- _Brief_
Print every record below exactly, minus the pictures.

- _Supplied data_
▬▬▬

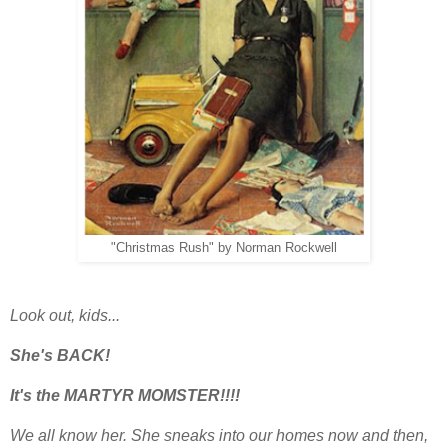
"Christmas Rush" by Norman Rockwell
Look out, kids...
She's BACK!
It's the MARTYR MOMSTER!!!!
We all know her. She sneaks into our homes now and then,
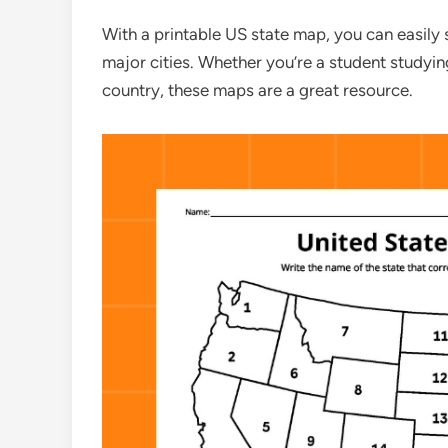
With a printable US state map, you can easily s
major cities. Whether you’re a student studying
country, these maps are a great resource.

▬▬▬

- _Response to the task_
"Christmas Rush" by Norman Rockwell
Look out, kids...
She's BACK!
It's the MARTYR MOMSTER!!!!
We all know her. She sneaks into our homes now and then,
With a printable US state map, you can easily s
major cities. Whether you’re a student studying
country, these maps are a great resource.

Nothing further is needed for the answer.